───── Given entries

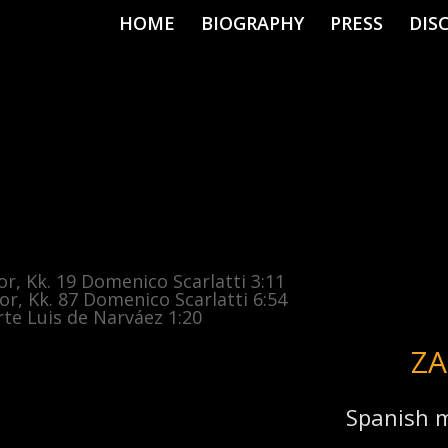
HOME
BIOGRAPHY
PRESS
DIS
r, Kk. 19
Domenico Scarlatti
3:11
r, Kk. 87
Domenico Scarlatti
6:54
rte
Luis de Narváez
1:20
ZA
Spanish m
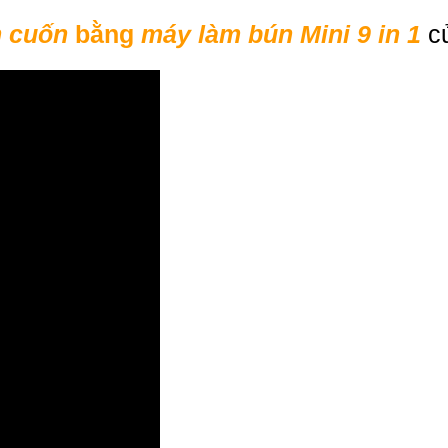
h cuốn
bằng
máy làm bún Mini 9 in 1
c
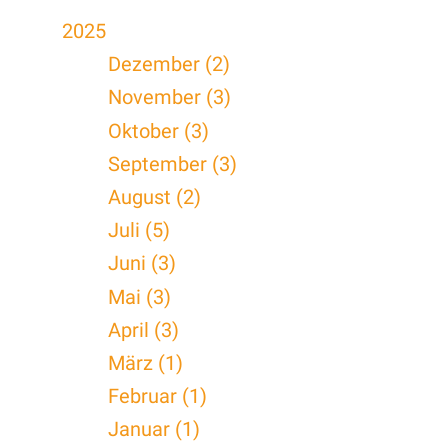
2025
Dezember (2)
November (3)
Oktober (3)
September (3)
August (2)
Juli (5)
Juni (3)
Mai (3)
April (3)
März (1)
Februar (1)
Januar (1)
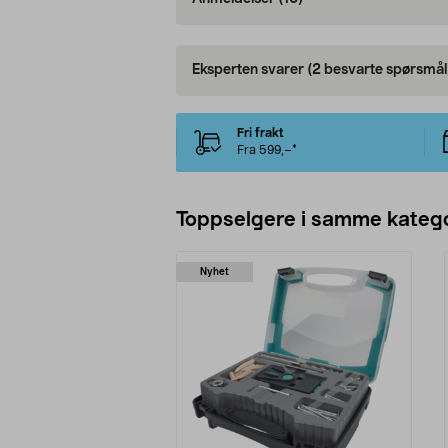
Eksperten svarer
(2 besvarte spørsmål
Fri frakt
Fra 599,–*
Toppselgere i samme katego
Nyhet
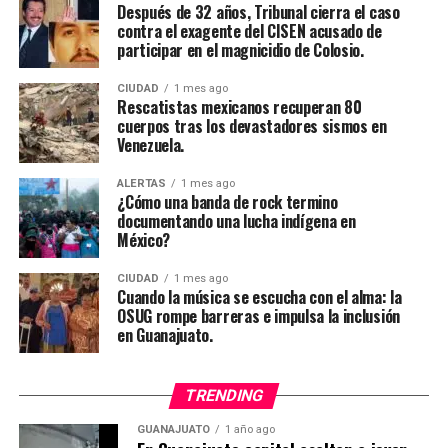
Después de 32 años, Tribunal cierra el caso
contra el exagente del CISEN acusado de
participar en el magnicidio de Colosio.
CIUDAD
1 mes ago
Rescatistas mexicanos recuperan 80
cuerpos tras los devastadores sismos en
Venezuela.
ALERTAS
1 mes ago
¿Cómo una banda de rock termino
documentando una lucha indígena en
México?
CIUDAD
1 mes ago
Cuando la música se escucha con el alma: la
OSUG rompe barreras e impulsa la inclusión
en Guanajuato.
TRENDING
GUANAJUATO
1 año ago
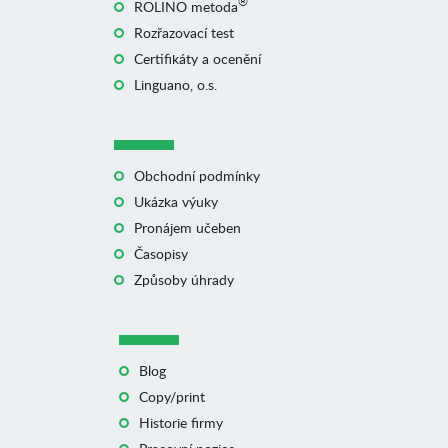
®
ROLINO metoda
Rozřazovací test
Certifikáty a ocenění
Linguano, o.s.
Obchodní podmínky
Ukázka výuky
Pronájem učeben
Časopisy
Způsoby úhrady
Blog
Copy/print
Historie firmy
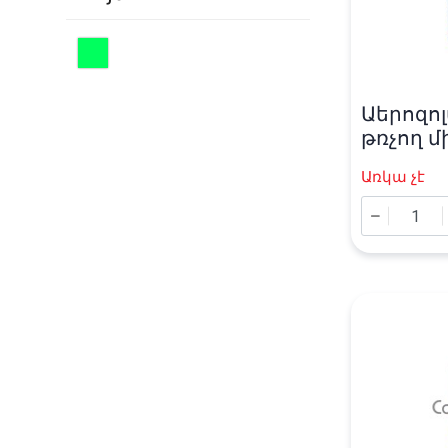
Աերոզոլ
թռչող 
դեմ «Rai
Առկա չէ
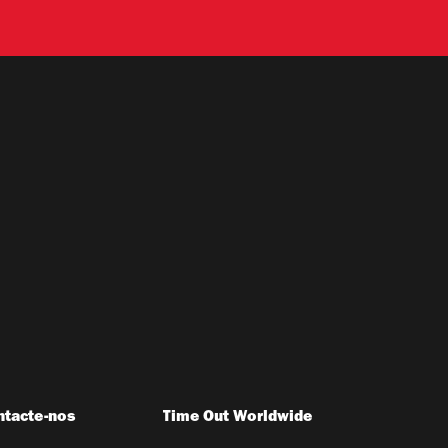
ntacte-nos
Time Out Worldwide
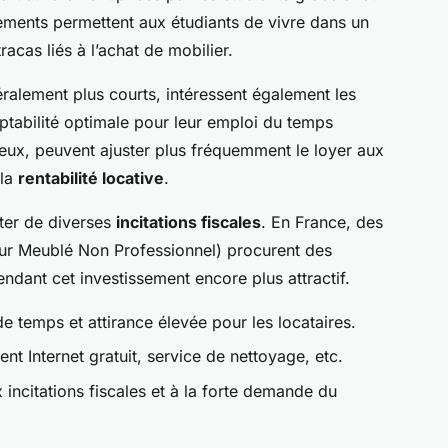
ments permettent aux étudiants de vivre dans un
racas liés à l’achat de mobilier.
éralement plus courts, intéressent également les
aptabilité optimale pour leur emploi du temps
eux, peuvent ajuster plus fréquemment le loyer aux
 la
rentabilité locative
.
iter de diverses
incitations fiscales
. En France, des
ur Meublé Non Professionnel) procurent des
ndant cet investissement encore plus attractif.
e temps et attirance élevée pour les locataires.
t Internet gratuit, service de nettoyage, etc.
 incitations fiscales et à la forte demande du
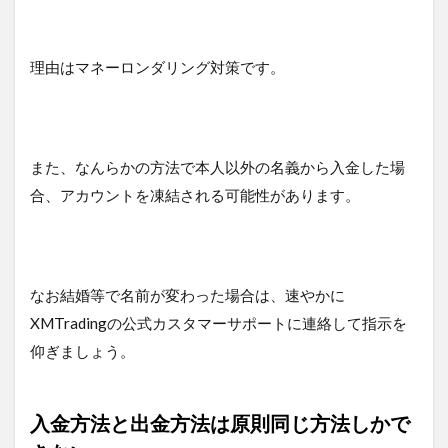
理由はマネーロンダリング対策です。
また、なんらかの方法で本人以外の名義から入金した場
合、アカウントを凍結される可能性があります。
なお結婚等で名前が変わった場合は、速やかに
XMTradingの公式カスタマーサポートに連絡して指示を
仰ぎましょう。
入金方法と出金方法は原則同じ方法しかで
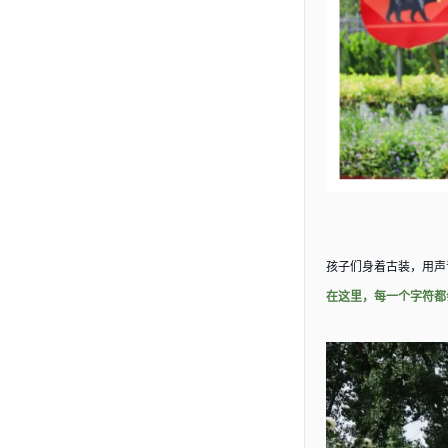
孩子们身着古装，用声
在这里，每一个字符都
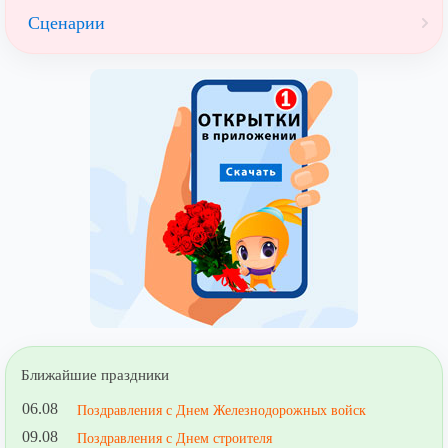
Сценарии
Ближайшие праздники
06.08
Поздравления с Днем Железнодорожных войск
09.08
Поздравления с Днем строителя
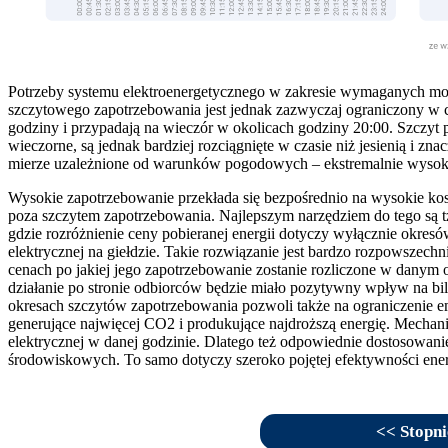
Potrzeby systemu elektroenergetycznego w zakresie wymaganych mo
szczytowego zapotrzebowania jest jednak zazwyczaj ograniczony w c
godziny i przypadają na wieczór w okolicach godziny 20:00. Szczyt p
wieczorne, są jednak bardziej rozciągnięte w czasie niż jesienią i 
mierze uzależnione od warunków pogodowych – ekstremalnie wysokie 
Wysokie zapotrzebowanie przekłada się bezpośrednio na wysokie kosz
poza szczytem zapotrzebowania. Najlepszym narzędziem do tego są tzw
gdzie rozróżnienie ceny pobieranej energii dotyczy wyłącznie okresó
elektrycznej na giełdzie. Takie rozwiązanie jest bardzo rozpowszec
cenach po jakiej jego zapotrzebowanie zostanie rozliczone w danym o
działanie po stronie odbiorców będzie miało pozytywny wpływ na bila
okresach szczytów zapotrzebowania pozwoli także na ograniczenie em
generujące najwięcej CO2 i produkujące najdroższą energię. Mechani
elektrycznej w danej godzinie. Dlatego też odpowiednie dostosowani
środowiskowych. To samo dotyczy szeroko pojętej efektywności ener
<< Stopni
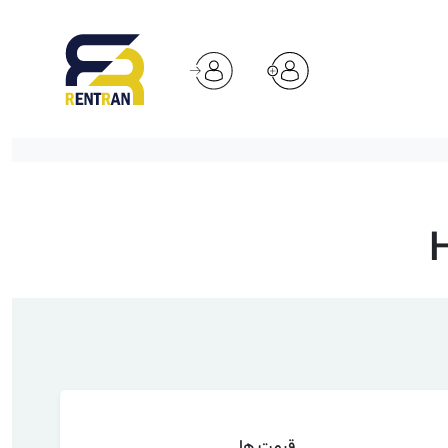
قیمت ها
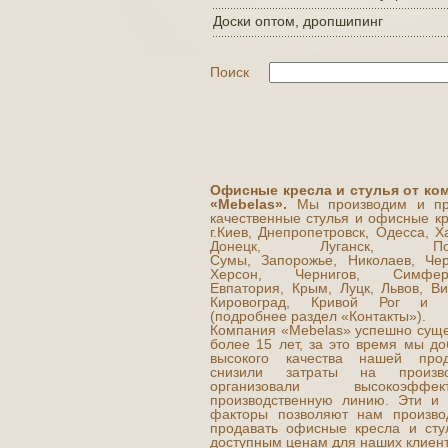
Доски оптом, дропшипинг
Поиск
Офисные кресла и стулья от ко
«Mebelas».
Мы производим и пр
качественные стулья и офисные кр
г.Киев, Днепропетровск, Одесса, Х
Донецк, Луганск, Полт
Сумы, Запорожье, Николаев, Чер
Херсон, Чернигов, Симферо
Евпатория, Крым, Луцк, Львов, Ви
Кировоград, Кривой Рог и д
(подробнее раздел «Контакты»).
Компания «Mebelas» успешно суще
более 15 лет, за это время мы до
высокого качества нашей прод
снизили затраты на производ
организовали высокоэффект
производственную линию. Эти и 
факторы позволяют нам произво
продавать офисные кресла и сту
доступным ценам для наших клиент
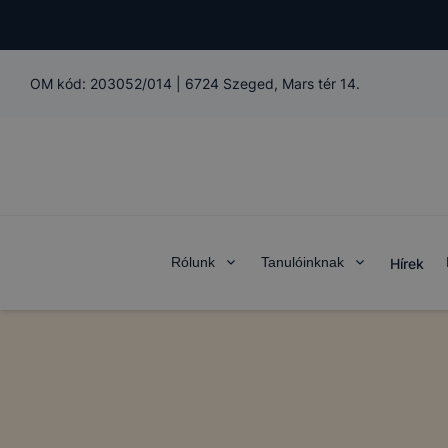
OM kód:
203052/014
|
6724 Szeged, Mars tér 14.
Rólunk
Tanulóinknak
Hírek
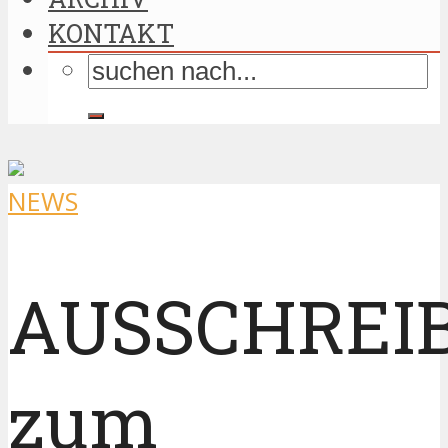
KONTAKT
NEWS
AUSSCHREI
zum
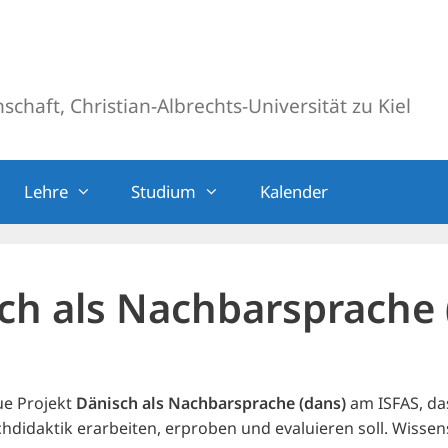
chaft, Christian-Albrechts-Universität zu Kiel
Lehre
Studium
Kalender
ch als Nachbarsprache 
ue Projekt
Dänisch als Nachbarsprache (dans)
am ISFAS, das
hdidaktik erarbeiten, erproben und evaluieren soll. Wissens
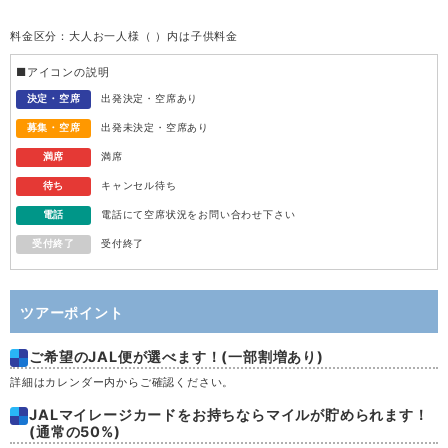
料金区分：大人お一人様（ ）内は子供料金
水
12
■アイコンの説明
木
13
決定・空席
出発決定・空席あり
募集・空席
出発未決定・空席あり
金
14
満席
満席
待ち
キャンセル待ち
土
15
電話
電話にて空席状況をお問い合わせ下さい
受付終了
受付終了
日
16
月
17
ツアーポイント
ご希望のJAL便が選べます！(一部割増あり)
火
18
詳細はカレンダー内からご確認ください。
水
19
JALマイレージカードをお持ちならマイルが貯められます！
(通常の50%)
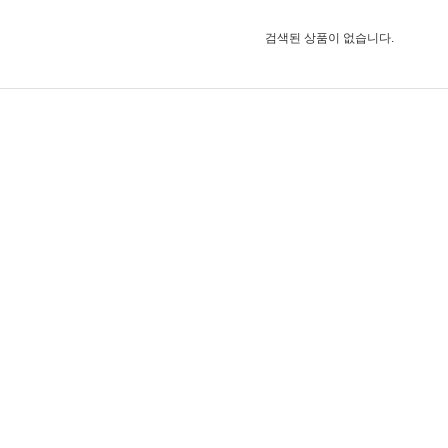
검색된 상품이 없습니다.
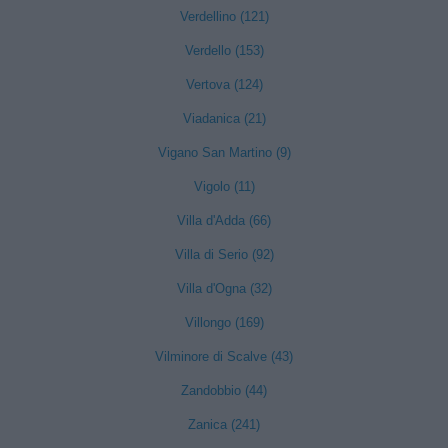
Verdellino (121)
Verdello (153)
Vertova (124)
Viadanica (21)
Vigano San Martino (9)
Vigolo (11)
Villa d'Adda (66)
Villa di Serio (92)
Villa d'Ogna (32)
Villongo (169)
Vilminore di Scalve (43)
Zandobbio (44)
Zanica (241)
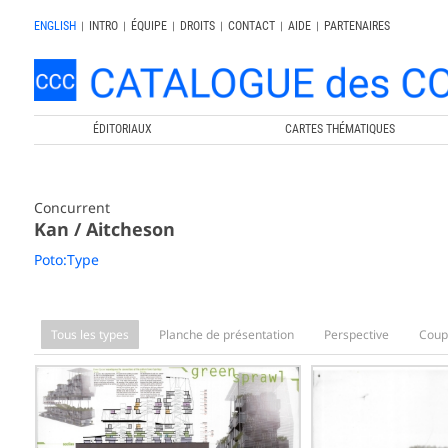
ENGLISH
|
INTRO
|
ÉQUIPE
|
DROITS
|
CONTACT
|
AIDE
|
PARTENAIRES
ÉDITORIAUX
CARTES THÉMATIQUES
Concurrent
Kan / Aitcheson
Poto:Type
Tous les types
Planche de présentation
Perspective
Coup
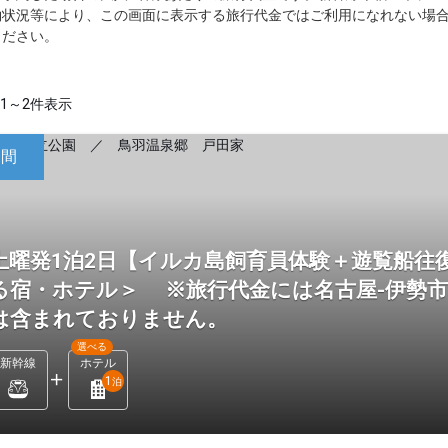
約状況等により、この画面に表示する旅行代金ではご利用になれない場
ください。
1～2件表示
日間
土曜発1泊2日【イルカ島飼育員体験＋遊覧船往
る宿・ホテル＞ ※旅行代金には名古屋-伊勢
は含まれておりません。
選べる
新幹線
ホテル
1
泊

──────────

Your assignment:
What is needed is an exact copy of only the lines above from the one with "generujące najwięcej CO2" to the one with "Херсон, Чернигов, Симферо", both kept, with every picture left out.

Solution:
generujące najwięcej CO2 i produkujące najdroższą energię. Mechani
elektrycznej w danej godzinie. Dlatego też odpowiednie dostosowani
środowiskowych. To samo dotyczy szeroko pojętej efektywności ener
<< Stopni
قیمت ها
Доски оптом, дропшипинг
Поиск
Офисные кресла и стулья от ко
«Mebelas».
Мы производим и пр
качественные стулья и офисные кр
г.Киев, Днепропетровск, Одесса, Х
Донецк, Луганск, Полт
Сумы, Запорожье, Николаев, Чер
Херсон, Чернигов, Симферо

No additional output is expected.